Google makes finding, converting PDF to HTML even easier
New search options include by specific file format
13 November 2001
Earlier this year, Google became the first major Internet search portal to offer full-text indexing and searchability of Acrobat PDF files. It also provided as part of its search results a link to automated conversions -- to text -- of most PDF-based content, reportedly more than 22 million files.
Recently the search engine expanded the number of non-standard file types it can index, further opening up a previously hidden trove of Internet-based content, commonly referred to as the "Invisible Web." The 12 main file types currently searched by Google (in addition to
standard Web-formatted documents in HTML) are:
- Adobe Portable Document Format (pdf)
- Adobe PostScript (ps)
- Lotus 1-2-3 (wk1, wk2, wk3, wk4, wk5, wki, wks, wku)
- Lotus WordPro (lwp)
- MacWrite (mw)
- Microsoft Excel (xls)
- Microsoft PowerPoint (ppt)
- Microsoft Word (doc)
- Microsoft Works (wks, wps, wdb)
- Microsoft Write (wri)
- Rich Text Format (rtf)
- Text (ans, txt)
Among the enhanced features is the ability to easily and automatically search by specific filetype (shown in dropbox above) -- for example, searching only for PDF files, based on other user-supplied keywords, descriptive information or available search options.

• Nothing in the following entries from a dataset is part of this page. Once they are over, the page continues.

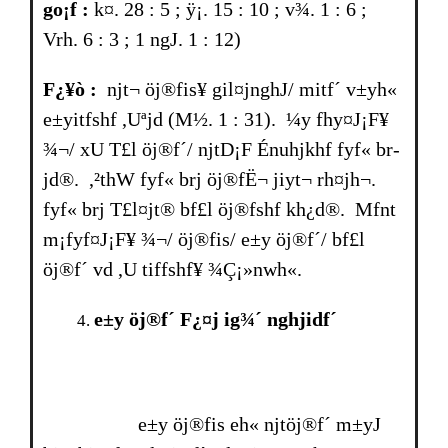
go¡f :
k¤. 28 : 5 ; ÿ¡. 15 : 10 ; v¾. 1 : 6 ;
Vrh. 6 : 3 ; 1 ngJ. 1 : 12)
F¿¥ò :
njt¬ öj®fis¥ gil¤jnghJ/ mitf´ v±yh«
e±yitfshf ,Uªjd (M½. 1 : 31). ¼y fhy¤J¡F¥
¾¬/ xU T£l öj®f´/ njtD¡F Énuhjkhf fyf« br­
jd®. ,²thW fyf« br­j öj®fË¬ jiyt¬ rh¤jh¬.
fyf« br­j T£l¤jt® bf£l öj®fshf kh¿d®. Mfnt
m¡fyf¤J¡F¥ ¾¬/ öj®fis/ e±y öj®f´/ bf£l
öj®f´ vd ,U tiffshf¥ ¾Ç¡»nwh«.
e±y öj®f´ F¿¤j ig¾´ nghjidf´
e±y öj®fis eh« njtöj®f´ m±yJ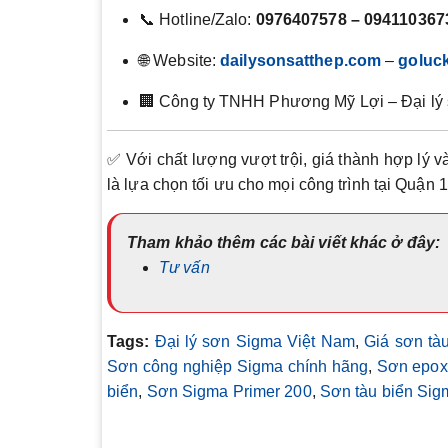
📞 Hotline/Zalo:
0976407578 – 094110367
🌐 Website:
dailysonsatthep.com
–
goluc
🏢 Công ty TNHH Phương Mỹ Lợi – Đại lý s
✅ Với chất lượng vượt trội, giá thành hợp lý 
là lựa chọn tối ưu cho mọi công trình tại Quận 
Tham khảo thêm các bài viết khác ở đây:
Tư vấn
Tags:
Đại lý sơn Sigma Việt Nam
,
Giá sơn tà
Sơn công nghiệp Sigma chính hãng
,
Sơn epox
biển
,
Sơn Sigma Primer 200
,
Sơn tàu biển Sig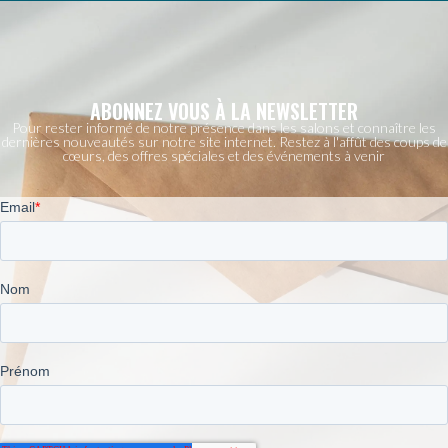
ABONNEZ VOUS À LA NEWSLETTER
Pour rester informé de notre présence dans les salons et connaître les
dernières nouveautés sur notre site internet. Restez à l'affût des coups de
cœurs, des offres spéciales et des événements à venir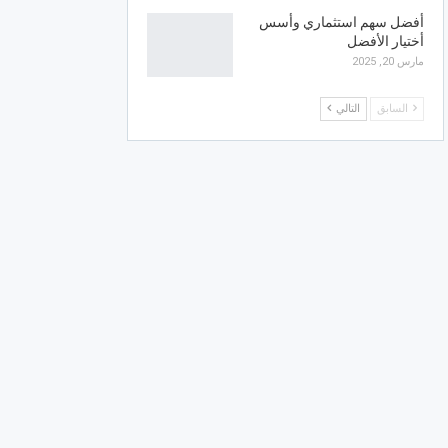
أفضل سهم استثماري وأسس
أختيار الأفضل
مارس 20, 2025
السابق
التالي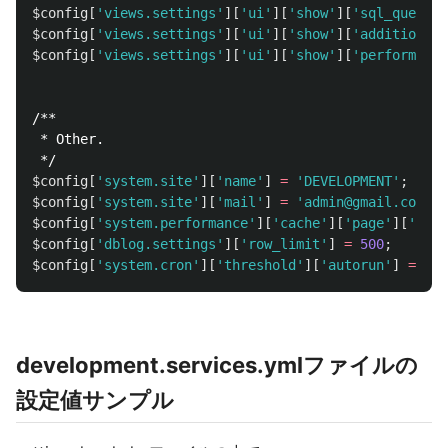
$config
[
'views.settings'
][
'ui'
][
'show'
][
'sql_query'
]
$config
[
'views.settings'
][
'ui'
][
'show'
][
'additional_
$config
[
'views.settings'
][
'ui'
][
'show'
][
'performance
/**

 * Other.

 */
$config
[
'system.site'
][
'name'
]
=
'DEVELOPMENT'
;
$config
[
'system.site'
][
'mail'
]
=
'admin@gmail.com'
;
$config
[
'system.performance'
][
'cache'
][
'page'
][
'max_
$config
[
'dblog.settings'
][
'row_limit'
]
=
500
;
$config
[
'system.cron'
][
'threshold'
][
'autorun'
]
=
0
;
development.services.ymlファイルの
設定値サンプル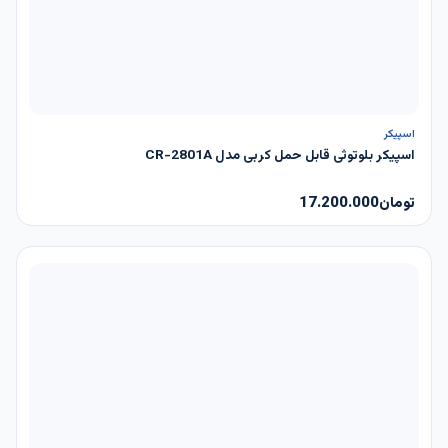
ناموجود
اسپیکر
اسپیکر بلوتوثی قابل حمل کربی مدل CR-2801A
تومان
17.200.000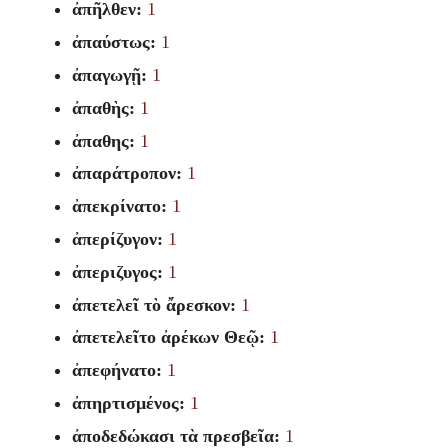
ἀπῆλθεν:
1
ἀπαύστως:
1
ἀπαγωγῇ:
1
ἀπαθὴς:
1
ἀπαθης:
1
ἀπαράτροπον:
1
ἀπεκρίνατο:
1
ἀπερίζυγον:
1
ἀπεριζυγος:
1
ἀπετελεῖ τὸ ἄρεσκον:
1
ἀπετελεῖτο ἀρέκων Θεῷ:
1
ἀπεφήνατο:
1
ἀπηρτισμένος:
1
ἀποδεδώκασι τὰ πρεσβεῖα:
1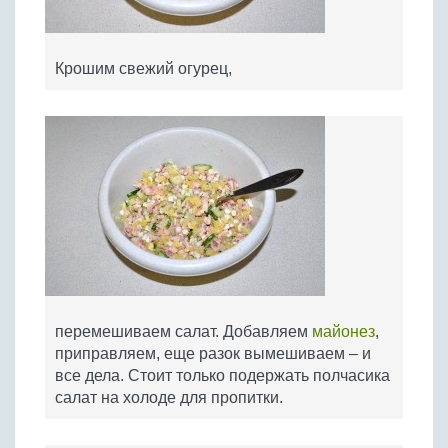
Крошим свежий огурец,
перемешиваем салат. Добавляем
майонез
,
приправляем, еще разок вымешиваем – и
все дела. Стоит только подержать полчасика
салат на холоде для пропитки.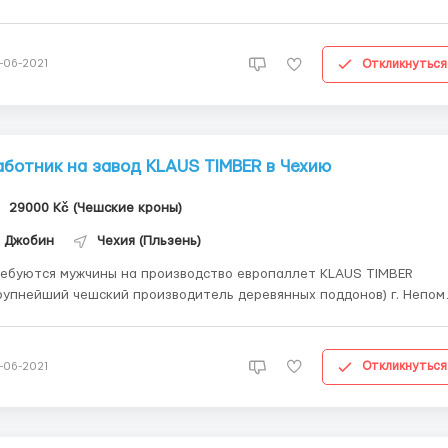
чины, женщины до 50 лет Обязанности -Производство и сборка
мплектующих для автомобилей премиум-класса (сиденья,
ектродвигатели, блокировочные модул...
Откликнуться
-06-2021
аботник на завод KLAUS TIMBER в Чехию
29000 Kč (Чешские кроны)
Джобин
Чехия (Пльзень)
ебуются мужчины на производство европаллет KLAUS TIMBER
рупнейший чешский производитель деревянных поддонов) г. Непом
 км от Пльзень Можно сделать карту на 2 года после 3-х месяцев
боты! Требования — мужчины до 50 лет, физически здоровы
рплата 110 крон в час, в месяц 25 000-3...
Откликнуться
-06-2021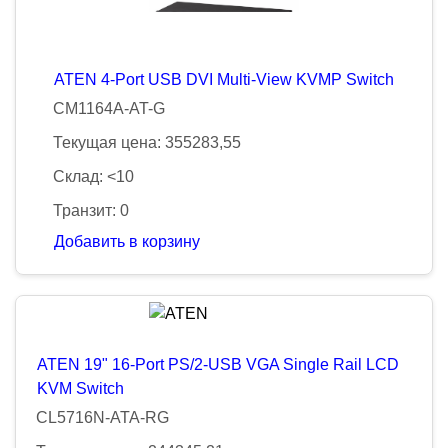
ATEN 4-Port USB DVI Multi-View KVMP Switch
CM1164A-AT-G
Текущая цена: 355283,55
Склад: <10
Транзит: 0
Добавить в корзину
ATEN 19" 16-Port PS/2-USB VGA Single Rail LCD
KVM Switch
CL5716N-ATA-RG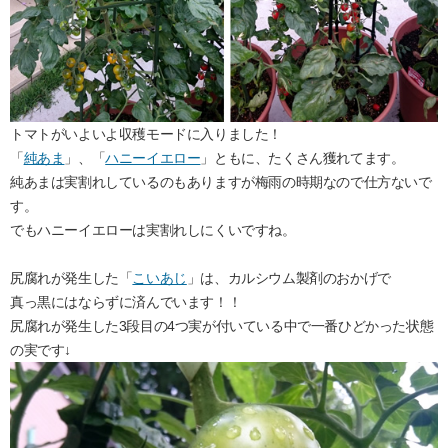
トマトがいよいよ収穫モードに入りました！
「
純あま
」、「
ハニーイエロー
」ともに、たくさん獲れてます。
純あまは実割れしているのもありますが梅雨の時期なので仕方ないで
す。
でもハニーイエローは実割れしにくいですね。
尻腐れが発生した「
こいあじ
」は、カルシウム製剤のおかげで
真っ黒にはならずに済んでいます！！
尻腐れが発生した3段目の4つ実が付いている中で一番ひどかった状態
の実です↓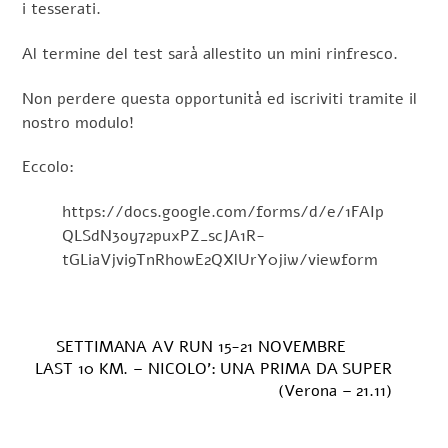
i tesserati.
Al termine del test sarà allestito un mini rinfresco.
Non perdere questa opportunità ed iscriviti tramite il
nostro modulo!
Eccolo:
https://docs.google.com/forms/d/e/1FAIp
QLSdN3oy72puxPZ_scJA1R-
tGLiaVjvi9TnRhowE2QXlUrY0jiw/viewform
SETTIMANA AV RUN 15-21 NOVEMBRE
LAST 10 KM. – NICOLO’: UNA PRIMA DA SUPER
(Verona – 21.11)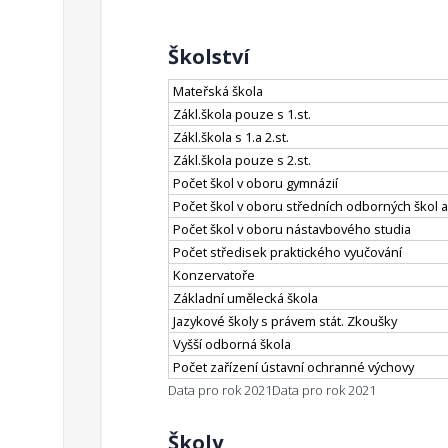
Školství
Mateřská škola
Zákl.škola pouze s 1.st.
Zákl.škola s 1.a 2.st.
Zákl.škola pouze s 2.st.
Počet škol v oboru gymnázií
Počet škol v oboru středních odborných škol a
Počet škol v oboru nástavbového studia
Počet středisek praktického vyučování
Konzervatoře
Základní umělecká škola
Jazykové školy s právem stát. Zkoušky
Vyšší odborná škola
Počet zařízení ústavní ochranné výchovy
Data pro rok 2021
Data pro rok 2021
Školy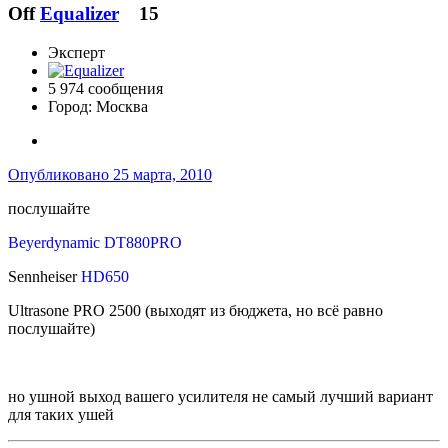
Off
Equalizer
15
Эксперт
5 974 сообщения
Город:
Москва
Опубликовано
25 марта, 2010
послушайте
Beyerdynamic DT880PRO
Sennheiser
HD650
Ultrasone PRO 2500 (выходят из бюджета, но всё равно
послушайте)
но ушной выход вашего усилителя не самый лучший вариант
для таких ушей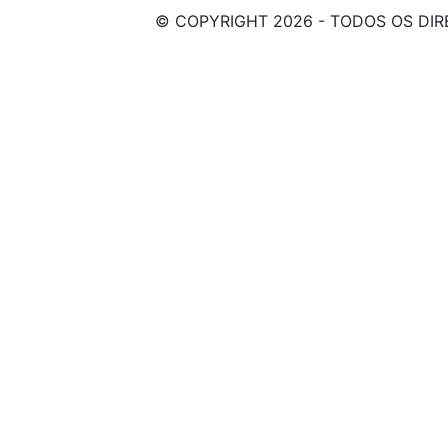
© COPYRIGHT 2026 - TODOS OS DIR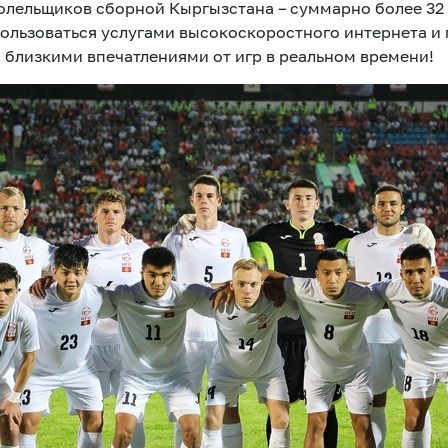
лельщиков сборной Кыргызстана – суммарно более 32 0
льзоваться услугами высокоскоростного интернета и г
 близкими впечатлениями от игр в реальном времени!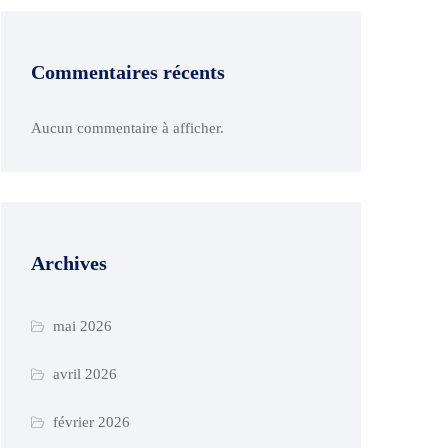
Commentaires récents
Aucun commentaire à afficher.
Archives
mai 2026
avril 2026
février 2026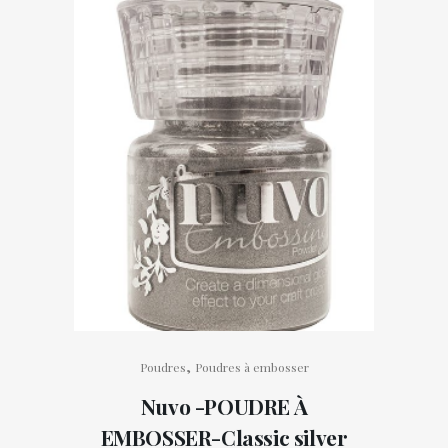
,
Poudres
Poudres à embosser
Nuvo -POUDRE À
EMBOSSER-Classic silver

In Google's search results report, the link to a plain text version of a PDF file's content has been replaced with a link to "View as HTML," an optional method for viewing Google's own "bare bones" version of content in non-native formats. Storing a copy on its own servers is intended to guard against possible virus or worm infections in the original documents.
So how good is Google's automated PDF-to-HTML conversion?
We didn't take the time to conduct a thorough set of tests with a variety of documents, but we did choose one PDF for examination -- a teacher's guide to Picasso: The Early Years [PDF: 276kb] from the National Gallery of Art in Washington, D.C. -- that can pose a challenge for automated conversions: the text is formatted into three vertical columns per page.
Results: Regarding the technical quality of the conversion itself, fairly impressive. It followed the text across the multiple columns very well and the results to contain few mistakes. It maintained active links in the file, as well as italic and bold text styles. [NOTE -- Google converts only the text, not any graphics or formatting.]
You can do more with commercial conversion tools, but for a quick-and-dirty conversion of a PDF to HTML, it's worth a try. The trick, of course, is to get your PDF document indexed by Google's search spider so it appears in its listings.